I remember reading in the "pfs modification" thread in the modification sub forum that lunasling bought 1.5mm rubber crafting cord in walmart crafting aisle to tie his bands to pouches and para tabs on his pickle fork.

here is a pic is it the same?










planned to get some on ebay myself. Can be as cheap as 15c a metre from China I think


----------



## RomeoAlfa (Jul 1, 2016)

Thanks for the reply Bill. I will order some the next time I order something from you.

Jonny Mac - Yes it looks a lot like that. It has a hollow center, which I can't tell from your picture if that is solid or hollow in the middle.


----------



## NaturalFork (Jan 21, 2010)

Bill Hays said:


> We buy it 2000 feet at a time... you can contact Daranda at [email protected] and she'll sell it to you for about 30 cents a foot, plus postage.

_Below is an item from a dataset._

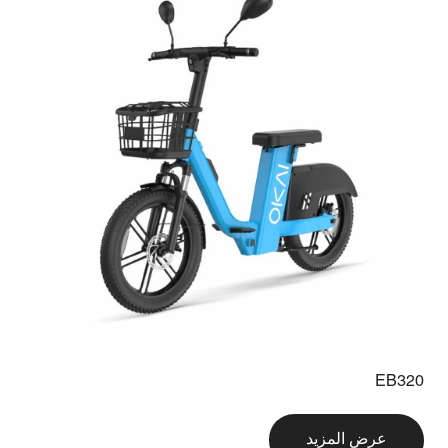
EB320
عرض المزيد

Thanks Bill. I was wondering about this too.


----------



## manitasdeplomo (Oct 31, 2016)

Alfred E. Monkeynipples said:


> *I'm not sure what PP uses or whether it's a hollow tube - write him and ask. Dankung sell this 2 mm tying elastic but apparently it's solid, not a tube -*
> 
> http://www.dankung.com/Gcontent/3-meters-small-rubber-solid-band-2mm-diameter_2184
> 
> *Many people use thin rubber bands, string, or narrow strips of TBG. I use 1 mm elastic necklace cord from Michael's to tie over cuffs. *


The tying elastic Dankung sells doesn't work well on small diameter tubes in my experience, just saying.


----------



## Alfred E.M. (Jul 5, 2014)

manitasdeplomo said:


> Alfred E. Monkeynipples said:
> 
> 
> > *I'm not sure what PP uses or whether it's a hollow tube - write him and ask. Dankung sell this 2 mm tying elastic but apparently it's solid, not a tube -*
> ...


*I've been using the 2mm Dankung tying rubber on 1632 for over 2 months and really like it, no problems. When tying, I'll pull each end of the knot tight with a pair of forceps clamped on each end - no slippage at all.*

*Also, I no longer use cuffs - there's a near fusion between the latex tie and latex tube when pulled tight enough. The tying rubber is demonstrated in this tying jig video (scroll down) and they don't pull it as tight as I do -*

*http://www.dankung.com/Gcontent/tubing-band-rig_1098*


----------